1/2 cup butter, softened
3/4 cup packed brown sugar
2 cups all purpose flour (I have also used whole wheat flour with success)
1 14-ounce can sweetened condensed milk
1 teaspoon vanilla extract
1/2 cup minature chocolate chips
1/2 cup walnuts (optional)
~14 ounces milk chocolate (not semi-sweet chocolate) dipping chocolate
~1 ounce baker’s white chocolate (optional)
- Cream the butter and brown sugar until fluffy
- Add the flour, sweetened condensed milk and vanilla and mix well
- Stir in chocolate chips and walnuts.
- Shape into little balls and place them on baking sheets or plates lined with wax paper. I typically make them slightly larger than bite-size, roughly 1 1/4″ in diameter.
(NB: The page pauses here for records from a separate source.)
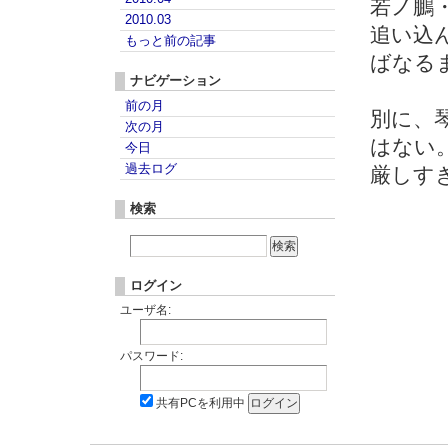
若ノ鵬
2010.03
追い込
もっと前の記事
ばなる
ナビゲーション
前の月
別に、
次の月
はない
今日
過去ログ
厳しす
検索
ログイン
ユーザ名:
パスワード:
共有PCを利用中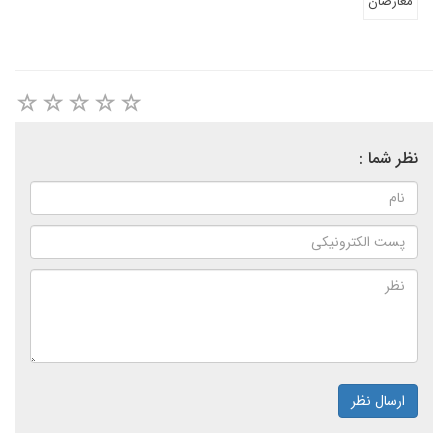
معارضان
نظر شما :
ارسال نظر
- Refrigerate for an hour or until firm. Sometimes I will pull them out after a half hour and reroll them when they can better retain their shape.
- Melt the milk chocolate coating (I use a double broiler).
- Dip each ball in the coating and place back on wax paper. A dipping spoon makes this effort a lot easier! 🙂
- Refrigerate for 15 minutes until the coating sets.
- Place the white chocolate bars into a ziplock bag (ideally near a bottom corner of the bag) and microwave it for 15 seconds. If I don’t have white chocolate, I use extra milk chocolate for the garnish.
- Take scissors and and snip off a tiny, tiny, tiny piece of one of the bottom corners of the zip lock bag (ideally the corner closest to the melted chocolate). Looky here! An instant pastry bag!
- Drizzle the white chocolate over the truffles. I’ve found you don’t need many artistic skills for this step– anything tends to look neat.
- Place truffles back in the fridge for 5-10 more minutes until the white chocolate sets.